1327 In brief, the Eucharist is the sum and summary of our faith: “Our way of thinking is attuned to the Eucharist, and the Eucharist in turn confirms our way of thinking.”138

Fr. Bob Writes – May 27, 2018

Fr. Bob Writes: The Trinity—From the Catechism of the Catholic Church-

  1. “IN THE NAME OF THE FATHER AND OF THE SON AND OF THE HOLY SPIRIT”…………

232 Christians are baptized “in the name of the Father and of the Son and of the Holy Spirit”53 Before receiving the sacrament, they respond to a three-part question when asked to confess the Father, the Son and the Spirit: “I do.” “The faith of all Christians rests on the Trinity.”54

233 Christians are baptized in the name of the Father and of the Son and of the Holy Spirit: not in their names,55 for there is only one God, the almighty Father, his only Son and the Holy Spirit: the Most Holy Trinity.

234 The mystery of the Most Holy Trinity is the central mystery of Christian faith and life. It is the mystery of God in himself. It is therefore the source of all the other mysteries of faith, the light that enlightens them. It is the most fundamental and essential teaching in the “hierarchy of the truths of faith”.56 The whole history of salvation is identical with the history of the way and the means by which the one true God, Father, Son and Holy Spirit, reveals himself to men “and reconciles and unites with himself those who turn away from sin”.57

235 This paragraph expounds briefly (I) how the mystery of the Blessed Trinity was revealed, (II) how the Church has articulated the doctrine of the faith regarding this mystery, and (III) how, by the divine missions of the Son and the Holy Spirit, God the Father fulfils the “plan of his loving goodness” of creation, redemption and sanctification.

236 The Fathers of the Church distinguish between theology (theologia) and economy (oikonomia). “Theology” refers to the mystery of God’s inmost life within the Blessed Trinity and “economy” to all the works by which God reveals himself and communicates his life. Through the oikonomia the theologia is revealed to us; but conversely, the theologia illuminates the whole oikonomia. God’s works reveal who he is in himself; the mystery of his inmost being enlightens our understanding of all his works. So it is, analogously, among human persons. A person dis-closes himself in his actions, and the better we know a person, the better we understand his actions.

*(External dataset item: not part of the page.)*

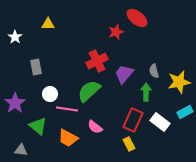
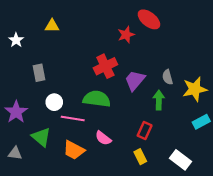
green semicircle: (89, 91) -> (97, 99), turned 50
red rectangle: (133, 120) -> (145, 130), size x0.7
white rectangle: (160, 122) -> (181, 160), moved
gray triangle: (21, 150) -> (15, 153), moved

237 The Trinity is a mystery of faith in the strict sense, one of the “mysteries that are hidden in God, which can never be known unless they are revealed by God”.58 To be sure, God has left traces of his Trinitarian being in his work of creation and in his Revelation throughout the Old Testament. But his inmost Being as Holy Trinity is a mystery that is inaccessible to reason alone or even to Israel’s faith before the Incarnation of God’s Son and the sending of the Holy Spirit.

 

Fr Bob Writes – Pentecost

The readings of Pentecost are full of new life. This is truly a birthday. Without Pentecost, Christ’s work would have been incomplete. His death may have proved his love for us, but it would not of itself improve our lot. We would be able to admire him at a distance.  But there would be no effective following of him, nor the right to call Christ “brother,‘ or God ‘Abba.‘  It is the Spirit of Pentecost that makes all of that possible. But today’s celebration is not just personal; it is communal as well. Today the church was launched on its mission. It celebrates two millennia of life. And the church is the mother who accompanies us from the cradle to the grave.

Unity and diversity – both are so pronounced in today’s readings. In the Acts of the Apostles, there is a clear foretelling that an open door policy will be followed. The church is open to all people. There are to be no distinctions of race, gender, nationality or social status. We find our unity in one Lord one faith and one baptism. But unity does not mean a measured marching to the same tune. There are many ways in which life is lived and service is rendered in the church. We have diverse liturgical expressions in the church, different approaches to theology, different forms of government. All of this goes hand in hand with a unity in faith. Conformity is not necessarily a virtue. The Spirit breathes where and as it wills. Pentecost reminds us of that.